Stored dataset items
<<<<
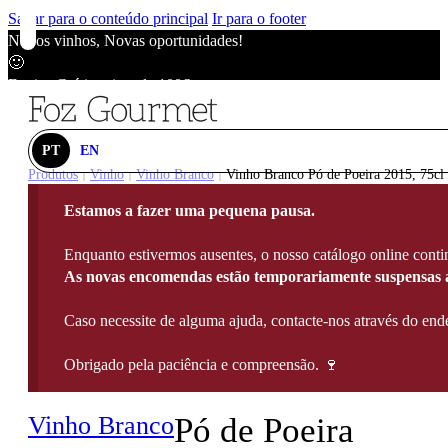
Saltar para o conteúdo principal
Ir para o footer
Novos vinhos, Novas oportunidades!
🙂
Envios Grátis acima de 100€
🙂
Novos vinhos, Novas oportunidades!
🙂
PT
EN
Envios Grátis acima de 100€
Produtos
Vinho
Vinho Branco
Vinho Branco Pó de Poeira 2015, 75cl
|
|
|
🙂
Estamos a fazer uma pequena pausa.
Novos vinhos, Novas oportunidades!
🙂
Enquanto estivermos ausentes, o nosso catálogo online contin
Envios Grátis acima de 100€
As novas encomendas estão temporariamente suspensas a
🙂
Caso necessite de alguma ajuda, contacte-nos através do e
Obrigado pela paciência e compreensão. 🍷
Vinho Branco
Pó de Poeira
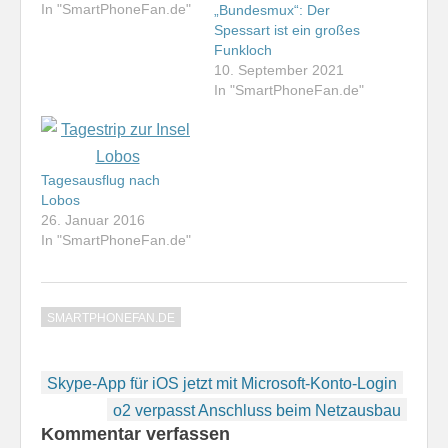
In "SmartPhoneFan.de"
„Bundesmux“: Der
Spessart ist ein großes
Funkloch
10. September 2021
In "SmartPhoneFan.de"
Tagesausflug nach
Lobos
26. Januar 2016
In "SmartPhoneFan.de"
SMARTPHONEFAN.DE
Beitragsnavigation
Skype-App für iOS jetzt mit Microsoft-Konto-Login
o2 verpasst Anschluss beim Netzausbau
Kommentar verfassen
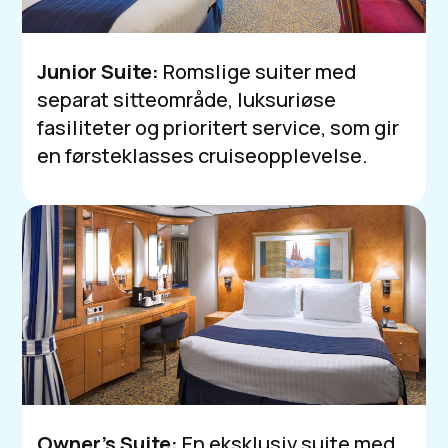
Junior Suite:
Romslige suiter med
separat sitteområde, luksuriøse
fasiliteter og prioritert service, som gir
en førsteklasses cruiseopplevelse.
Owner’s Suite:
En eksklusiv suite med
>>>>
<<<<
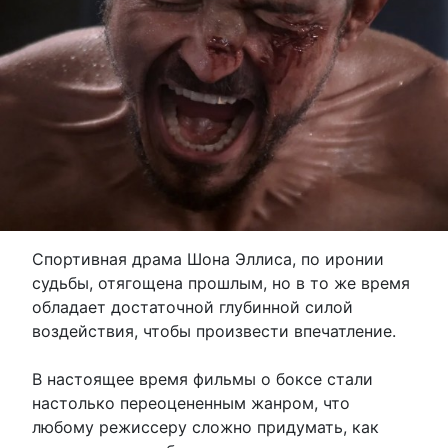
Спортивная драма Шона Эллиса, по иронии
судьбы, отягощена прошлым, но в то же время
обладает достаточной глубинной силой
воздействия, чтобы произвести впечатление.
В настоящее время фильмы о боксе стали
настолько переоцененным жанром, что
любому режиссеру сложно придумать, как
>>>>
- [What you are asked to do]
Leaving out each picture, repeat exactly the lines above from the one that contains "Saltar para o conteúdo principal" through the one that contains "En eksklusiv suite med".

- [Written answer]
Saltar para o conteúdo principal
Ir para o footer
Novos vinhos, Novas oportunidades!
🙂
Envios Grátis acima de 100€
🙂
Novos vinhos, Novas oportunidades!
🙂
PT
EN
Envios Grátis acima de 100€
Produtos
Vinho
Vinho Branco
Vinho Branco Pó de Poeira 2015, 75cl
|
|
|
🙂
Estamos a fazer uma pequena pausa.
Novos vinhos, Novas oportunidades!
🙂
Enquanto estivermos ausentes, o nosso catálogo online contin
Envios Grátis acima de 100€
As novas encomendas estão temporariamente suspensas a
🙂
Caso necessite de alguma ajuda, contacte-nos através do e
Obrigado pela paciência e compreensão. 🍷
Vinho Branco
Pó de Poeira
In "SmartPhoneFan.de"
„Bundesmux“: Der
Spessart ist ein großes
Funkloch
10. September 2021
In "SmartPhoneFan.de"
Tagesausflug nach
Lobos
26. Januar 2016
In "SmartPhoneFan.de"
SMARTPHONEFAN.DE
Beitragsnavigation
Skype-App für iOS jetzt mit Microsoft-Konto-Login
o2 verpasst Anschluss beim Netzausbau
Kommentar verfassen
Junior Suite:
Romslige suiter med
separat sitteområde, luksuriøse
fasiliteter og prioritert service, som gir
en førsteklasses cruiseopplevelse.
Owner’s Suite:
En eksklusiv suite med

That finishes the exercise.